Earlier this morning, the ABC aired video footage of a man unloading hundreds of thousands of dollars in a room which has been specially hired for high-roller customers at Crown Casino Melbourne.
The footage was shot on Crown’s own security cameras. It caught an unknown man handing over massive amounts of Australian dollars inside a special room which the Chinese junket operator Suncity had hired at Crown. The video footage shows him pulling the money out from a freezer shopping bag and exchanging it for high-value casino chips.
The Macau-based junket operator Suncity has been known for taking affluent Chinese gamblers to Australian casinos. The gambling tour operator has a special gaming room at Crown.
Along with the footage of the man unloading the “bricks” of AU$50 and AU$100 notes, the local broadcaster also aired the latest whistleblower’s claims that foreign VIP customers who came to Crown Casino Melbourne to gamble often used private jets to enter the country, bypassing customs inspections and exchanging huge amounts of money without any trace left. These allegations have been recently brought to light by independent Member of Parliament and long-time anti-gambling advocate Andrew Wilkie who has shared his concern with the practice.
If these claims are proven to be true, it may turn out that Crown Casino Melbourne has not been compliant with the Australian anti-money laundering regulations which require all transactions which exceed AU$10,000 to be reported to federal authorities.
New Whistleblower Claims Crown Casino Melbourne Violates Customs Inspection Regulations
Back in 2017, the above-mentioned Suncity room faced closure by the Victorian Commission for Gaming and Liquor Regulation over allegations that it has been linked to organised crime.
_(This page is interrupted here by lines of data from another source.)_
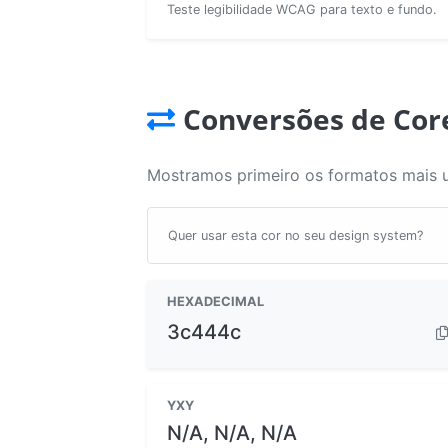
Teste legibilidade WCAG para texto e fundo.
Conversões de Cor
Mostramos primeiro os formatos mais 
Quer usar esta cor no seu design system?
HEXADECIMAL
3c444c
YXY
N/A, N/A, N/A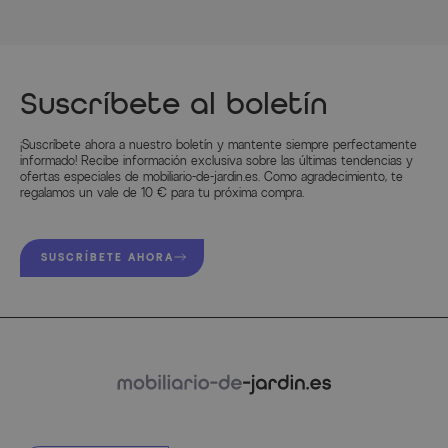
Longitud (cm)
486.000000
Altura (cm)
240.000000
Suscríbete al boletín
Color
Schwarz
¡Suscríbete ahora a nuestro boletín y mantente siempre perfectamente
informado! Recibe información exclusiva sobre las últimas tendencias y
Información del fabricante
ofertas especiales de mobiliario-de-jardin.es. Como agradecimiento, te
regalamos un vale de 10 € para tu próxima compra.
MÁS INFORMACIÓN AQUÍ
SUSCRÍBETE AHORA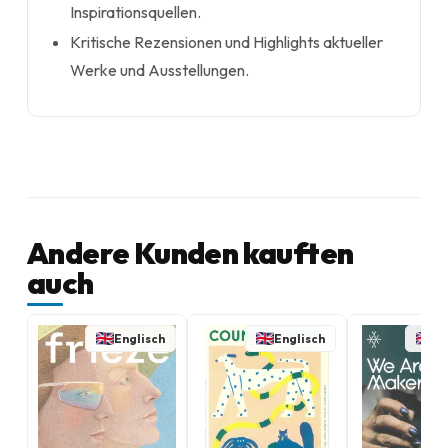
Inspirationsquellen.
Kritische Rezensionen und Highlights aktueller
Werke und Ausstellungen.
Andere Kunden kauften
auch
Englisch
Englisch
En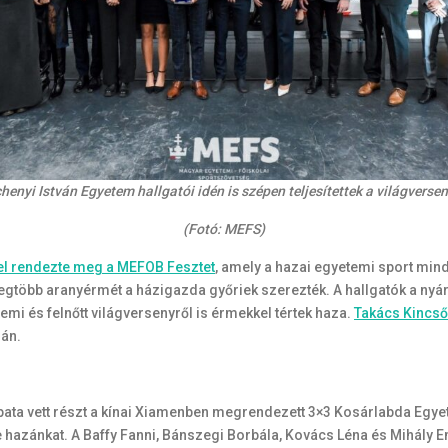
henyi István Egyetem hallgatói idén is szépen teljesítettek a világverse
(Fotó: MEFS)
el rendezte meg a MEFOB Fesztet
, amely a hazai egyetemi sport min
gtöbb aranyérmét a házigazda győriek szerezték. A hallgatók a nyár
mi és felnőtt világversenyről is érmekkel tértek haza.
Takács Kincső
ián.
ata vett részt a kínai Xiamenben megrendezett 3×3 Kosárlabda Egy
e hazánkat. A Baffy Fanni, Bánszegi Borbála, Kovács Léna és Mihály E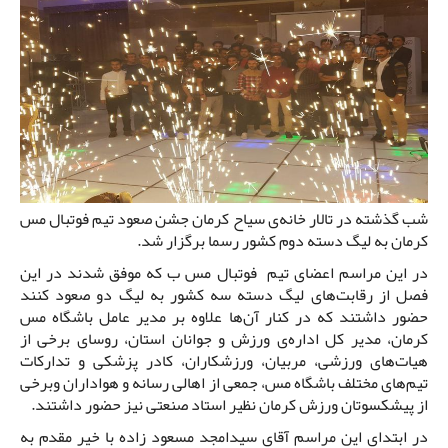
شب گذشته در تالار خانه‌ی سیاح کرمان جشن صعود تیم فوتبال مس
کرمان به لیگ دسته دوم کشور رسما برگزار شد.
در این مراسم اعضای تیم فوتبال مس ب که موفق شدند در این
فصل از رقابت‌های لیگ دسته سه کشور به لیگ دو صعود کنند
حضور داشتند که در کنار آن‌ها علاوه بر مدیر عامل باشگاه مس
کرمان، مدیر کل اداره‌ی ورزش و جوانان استان، روسای برخی از
هیات‌های ورزشی، مربیان، ورزشکاران، کادر پزشکی و تدارکات
تیم‌های مختلف باشگاه مس، جمعی از اهالی رسانه و هواداران وبرخی
از پیشکسوتان ورزش کرمان نظیر استاد صنعتی نیز حضور داشتند.
در ابتدای این مراسم آقای سیدامجد مسعود زاده با خیر مقدم به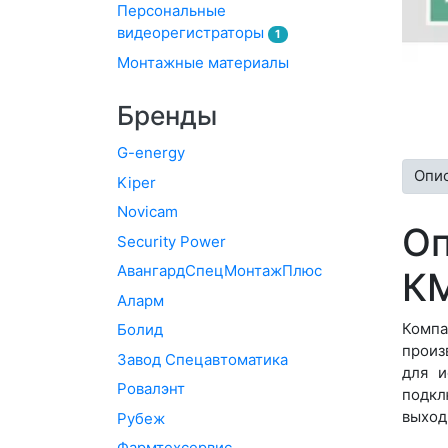
Персональные
видеорегистраторы
1
Монтажные материалы
Бренды
G-energy
Опи
Kiper
Novicam
Оп
Security Power
АвангардСпецМонтажПлюс
К
Аларм
Компа
Болид
произ
Завод Спецавтоматика
для и
Ровалэнт
подкл
выход
Рубеж
Фармтехсервис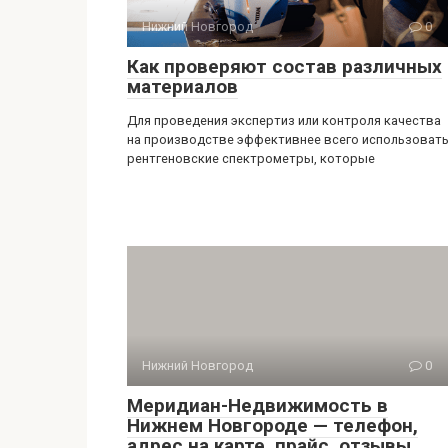
Нижний Новгород
0
Как проверяют состав различных
материалов
Для проведения экспертиз или контроля качества
на производстве эффективнее всего использоват
рентгеновские спектрометры, которые
Нижний Новгород
0
Меридиан-Недвижимость в
Нижнем Новгороде — телефон,
адрес на карте, прайс, отзывы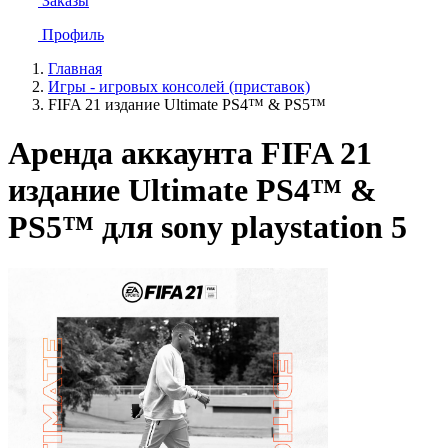
Заказы
Профиль
Главная
Игры - игровых консолей (приставок)
FIFA 21 издание Ultimate PS4™ & PS5™
Аренда аккаунта FIFA 21
издание Ultimate PS4™ &
PS5™ для sony playstation 5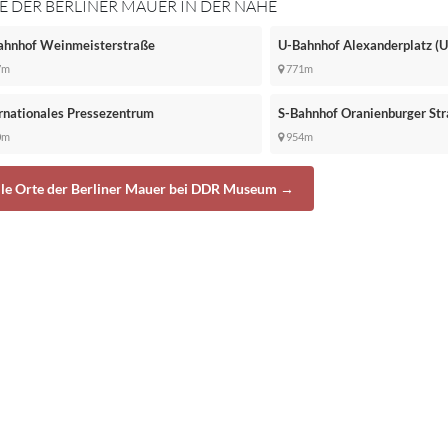
E DER BERLINER MAUER IN DER NÄHE
ahnhof Weinmeisterstraße
U-Bahnhof Alexanderplatz (U
7m
771m
rnationales Pressezentrum
S-Bahnhof Oranienburger St
0m
954m
lle Orte der Berliner Mauer bei DDR Museum →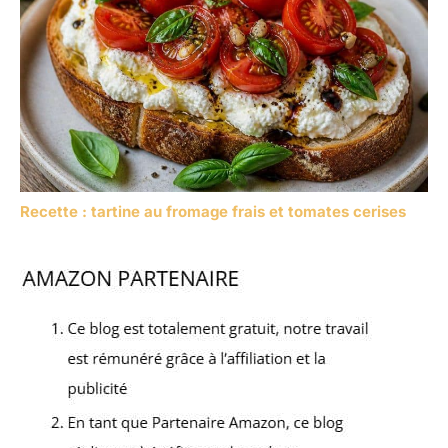
Recette : tartine au fromage frais et tomates cerises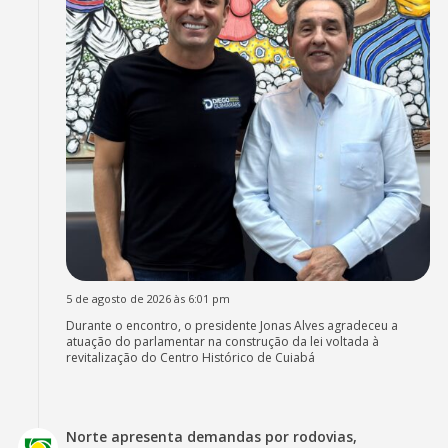
5 de agosto de 2026 às 6:01 pm
Durante o encontro, o presidente Jonas Alves agradeceu a
atuação do parlamentar na construção da lei voltada à
revitalização do Centro Histórico de Cuiabá
Norte apresenta demandas por rodovias,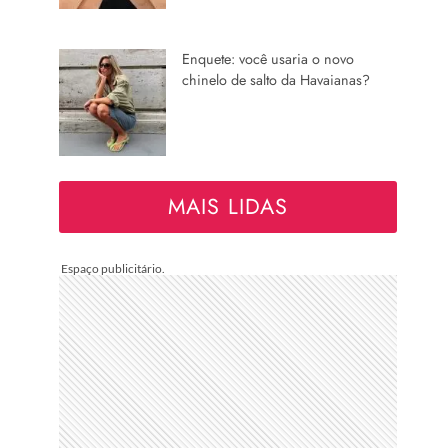
Enquete: você usaria o novo
chinelo de salto da Havaianas?
MAIS LIDAS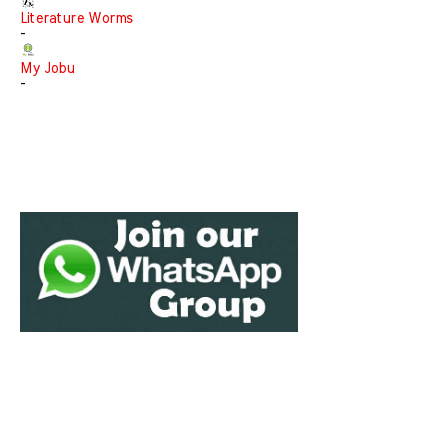
Literature Worms
-
My Jobu
-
However, in reality, the room remains open. Moreover, the whistleblower also claims that high-rollers in Crown Casino Melbourne are never confronted by the staff, and the latter are even required to provide everything that the casino high-roller customers could ask for, including drugs or sex workers.
The man, who remains unnamed for security reasons, has told MP Wilkie that he has been working as a chauffeur at the casino, which is how he had the internal information unveiled. He claims that literally anybody could walk in the gambling venue with any amount of money and launder it, and no one really cares about that. According to him, the fact there has been reduced presence of state police inside the casino has facilitated some of these actions, making it possible for suspected criminals to launder money at the casino.
Andrew Wilkie claims that currently, the crisis at Crown Casino Melbourne is “multinational, multi-jurisdictional and multi-agency”. According to him, the fact the casino has been unwilling to follow the respectable regulation indicated a massive failure on the part of the Victorian gambling regulatory body, the Australian federal and Victoria state police, as well as of the AUSTRAC (Australian Transaction Reports and Analysis Centre).
Workers at Crown Casino Melbourne Call for Higher Wages and Better Job Security
While the political heat has been rising along with the allegations of illegal dealing faced by Crown Casino Melbourne, the gambling venue’s staff is making the pressure even worse.
As revealed by the United Workers Union, about 1,000 casino staff and their supporters are fighting for wage increase and job security and as the Union unveiled, they are already in the final stages of a ballot on whether to strike for the first time in more than a decade and a half during the upcoming Spring Racing Carnival. As Tim Kennedy, the Union national secretary, explained, workers at Crown Casino Melbourne claim that the gambling venue should be able to offer a full-time job to all employees who want one.
A spokesperson for the casino said that the company expected to have an agreement finalised soon. He further noted that Crown is willing to provide a flexible workplace, especially for the staff members who prefer to be working on part-time jobs or want to be engaged on a casual basis.